Ce travail fut une superbe expérience, oui c’était dur d’être soumis aux volontés de la météo, transis par le vent et le froid, les pieds aussi gelés que les refus glacials des gens, parmi les sdf et les tordus, oui il y a eu des jours de véritables désespoirs où je n’arrivais à stopper personne, j’ai eu plusieurs « fuck off », des regards méprisants, des milliers de « too busy » et de « i have a meeting », quelques discussions gênantes comme « Si dieu avait une couleur, il serait blanc parce que vu comme les noirs souffrent, il n’est pas de leur coté, donc je ne vais pas donner en allant contre la volonté de dieu » ou encore « il ne faut pas les aider mais leur envoyer des préservatifs »…

Mais malgré tout, je ne retiendrai que la chaleur, la chaleur des gens qui écoutent, qui sont heureux de donner et qui compatissent, la chaleur des autres fundraisers, nos rires qui ravivaient la lumière du pale soleil de Melbourne, nos moments de folies et les amitiés naissantes qui se brisent au grès des départs car c’est ainsi que l’on se réchauffe, nous autres voyageurs.

Je fus douée au-delà de mon imagination, figurant parmi les meilleurs vendeurs et gagnant même une récompense qui me permit d’aller à Sydney rencontrer toute l’équipe de unhcr au cours d’une croisière sur le Harbour.
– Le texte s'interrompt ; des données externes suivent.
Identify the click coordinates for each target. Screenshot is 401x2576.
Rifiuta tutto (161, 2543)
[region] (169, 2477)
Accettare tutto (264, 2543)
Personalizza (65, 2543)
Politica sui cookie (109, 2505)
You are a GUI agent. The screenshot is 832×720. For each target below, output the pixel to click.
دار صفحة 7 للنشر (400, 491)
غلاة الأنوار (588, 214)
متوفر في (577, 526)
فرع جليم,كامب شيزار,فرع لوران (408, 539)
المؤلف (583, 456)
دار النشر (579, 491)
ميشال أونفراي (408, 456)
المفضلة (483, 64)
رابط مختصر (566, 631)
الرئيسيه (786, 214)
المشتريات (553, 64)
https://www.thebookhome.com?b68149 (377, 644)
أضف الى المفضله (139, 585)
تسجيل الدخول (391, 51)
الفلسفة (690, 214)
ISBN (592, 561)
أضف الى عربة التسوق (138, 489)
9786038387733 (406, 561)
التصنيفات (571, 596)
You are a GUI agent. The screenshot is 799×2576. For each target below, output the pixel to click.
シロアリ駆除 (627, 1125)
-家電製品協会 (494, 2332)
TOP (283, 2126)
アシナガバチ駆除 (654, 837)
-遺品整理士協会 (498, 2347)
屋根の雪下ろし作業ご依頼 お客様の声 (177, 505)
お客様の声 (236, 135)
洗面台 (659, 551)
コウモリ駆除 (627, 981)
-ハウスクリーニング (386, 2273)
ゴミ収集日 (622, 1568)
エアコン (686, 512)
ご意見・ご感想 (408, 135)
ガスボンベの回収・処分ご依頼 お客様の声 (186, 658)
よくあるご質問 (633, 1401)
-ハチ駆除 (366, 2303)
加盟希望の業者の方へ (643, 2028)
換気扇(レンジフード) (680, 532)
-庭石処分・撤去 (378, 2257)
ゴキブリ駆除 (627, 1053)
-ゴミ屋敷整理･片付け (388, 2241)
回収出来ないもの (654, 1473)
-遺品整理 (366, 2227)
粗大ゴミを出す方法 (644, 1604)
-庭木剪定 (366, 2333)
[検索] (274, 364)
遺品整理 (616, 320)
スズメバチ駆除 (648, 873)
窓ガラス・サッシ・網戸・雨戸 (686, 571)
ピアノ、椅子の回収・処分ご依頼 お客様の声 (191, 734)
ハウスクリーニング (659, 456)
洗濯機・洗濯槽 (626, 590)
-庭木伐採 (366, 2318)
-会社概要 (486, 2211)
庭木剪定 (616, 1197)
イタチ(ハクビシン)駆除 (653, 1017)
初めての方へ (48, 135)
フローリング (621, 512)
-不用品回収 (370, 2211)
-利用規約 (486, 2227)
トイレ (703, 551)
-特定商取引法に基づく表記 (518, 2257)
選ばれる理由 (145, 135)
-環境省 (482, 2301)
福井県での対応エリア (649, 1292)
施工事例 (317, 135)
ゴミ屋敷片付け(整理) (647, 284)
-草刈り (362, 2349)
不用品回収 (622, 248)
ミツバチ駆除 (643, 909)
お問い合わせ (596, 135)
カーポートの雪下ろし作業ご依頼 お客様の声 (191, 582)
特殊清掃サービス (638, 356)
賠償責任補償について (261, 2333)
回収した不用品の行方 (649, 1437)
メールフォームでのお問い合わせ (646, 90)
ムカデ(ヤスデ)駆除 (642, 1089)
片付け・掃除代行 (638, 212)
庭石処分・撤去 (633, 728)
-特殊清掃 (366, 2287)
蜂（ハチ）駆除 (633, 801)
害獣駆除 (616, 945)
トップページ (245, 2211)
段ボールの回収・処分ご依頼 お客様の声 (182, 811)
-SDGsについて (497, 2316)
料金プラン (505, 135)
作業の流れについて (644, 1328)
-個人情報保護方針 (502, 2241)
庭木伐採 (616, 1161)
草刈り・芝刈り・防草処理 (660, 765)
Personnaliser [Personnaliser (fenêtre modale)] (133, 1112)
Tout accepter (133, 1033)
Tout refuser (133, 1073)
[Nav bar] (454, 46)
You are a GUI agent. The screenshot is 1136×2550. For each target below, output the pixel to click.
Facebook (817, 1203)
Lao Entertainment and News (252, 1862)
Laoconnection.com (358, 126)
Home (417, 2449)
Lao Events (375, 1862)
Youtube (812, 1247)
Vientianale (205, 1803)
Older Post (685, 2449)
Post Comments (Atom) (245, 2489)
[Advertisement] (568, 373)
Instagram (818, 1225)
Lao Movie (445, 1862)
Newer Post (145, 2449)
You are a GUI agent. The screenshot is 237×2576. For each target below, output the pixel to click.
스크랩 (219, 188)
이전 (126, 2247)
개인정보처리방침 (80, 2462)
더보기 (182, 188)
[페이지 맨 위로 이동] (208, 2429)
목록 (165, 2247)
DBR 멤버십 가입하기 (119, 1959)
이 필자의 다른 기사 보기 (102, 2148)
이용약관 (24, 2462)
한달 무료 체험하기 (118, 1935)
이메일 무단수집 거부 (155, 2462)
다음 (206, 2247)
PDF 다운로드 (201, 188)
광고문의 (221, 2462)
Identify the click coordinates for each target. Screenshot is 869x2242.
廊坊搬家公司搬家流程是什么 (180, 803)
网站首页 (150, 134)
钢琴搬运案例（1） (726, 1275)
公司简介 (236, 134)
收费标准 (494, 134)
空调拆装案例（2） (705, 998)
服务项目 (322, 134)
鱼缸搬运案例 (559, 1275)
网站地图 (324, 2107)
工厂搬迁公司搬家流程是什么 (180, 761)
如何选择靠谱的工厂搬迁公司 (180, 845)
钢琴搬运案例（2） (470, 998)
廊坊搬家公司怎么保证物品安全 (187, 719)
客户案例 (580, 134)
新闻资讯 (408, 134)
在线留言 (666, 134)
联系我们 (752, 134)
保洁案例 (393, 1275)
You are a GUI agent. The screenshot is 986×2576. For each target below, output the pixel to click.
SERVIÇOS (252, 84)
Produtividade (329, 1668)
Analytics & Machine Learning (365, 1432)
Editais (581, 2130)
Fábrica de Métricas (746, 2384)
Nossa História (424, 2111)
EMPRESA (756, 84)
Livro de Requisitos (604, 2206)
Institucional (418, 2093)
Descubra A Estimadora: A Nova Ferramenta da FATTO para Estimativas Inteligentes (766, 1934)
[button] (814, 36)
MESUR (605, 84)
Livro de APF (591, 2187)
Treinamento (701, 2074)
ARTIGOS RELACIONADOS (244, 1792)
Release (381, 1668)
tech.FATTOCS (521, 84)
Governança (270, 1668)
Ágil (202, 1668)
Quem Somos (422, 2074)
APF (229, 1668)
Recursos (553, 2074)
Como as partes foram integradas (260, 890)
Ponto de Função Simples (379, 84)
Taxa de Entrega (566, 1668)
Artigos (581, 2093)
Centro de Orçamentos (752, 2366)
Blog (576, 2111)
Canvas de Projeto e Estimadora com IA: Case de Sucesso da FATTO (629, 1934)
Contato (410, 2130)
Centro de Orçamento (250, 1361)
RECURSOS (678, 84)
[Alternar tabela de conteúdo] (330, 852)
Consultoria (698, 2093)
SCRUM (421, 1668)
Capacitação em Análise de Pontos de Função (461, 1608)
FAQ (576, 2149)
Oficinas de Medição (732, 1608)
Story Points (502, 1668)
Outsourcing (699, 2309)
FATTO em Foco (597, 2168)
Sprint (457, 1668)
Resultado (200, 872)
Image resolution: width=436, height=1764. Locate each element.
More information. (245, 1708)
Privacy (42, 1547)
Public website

J’ai eu la possibilité de grimper les échelons.

Parallèlement, je travaillais dans un restaurant « à la carte » le soir, où se produisaient tous les comiques de Melbourne, à la fin je connaissais les sketches par c½ur. J’étais payée 15 dollars de l’heure et même si c’était harassant car nous étions 5 serveurs pour une salle souvent complète de 500 personnes, c’était bien plus simple que de faire des sandwiches. Mais au bout de Deux mois comme ça à travailler même les samedis et quelques dimanches, je quittais mon job de serveuse, fatiguée comme jamais.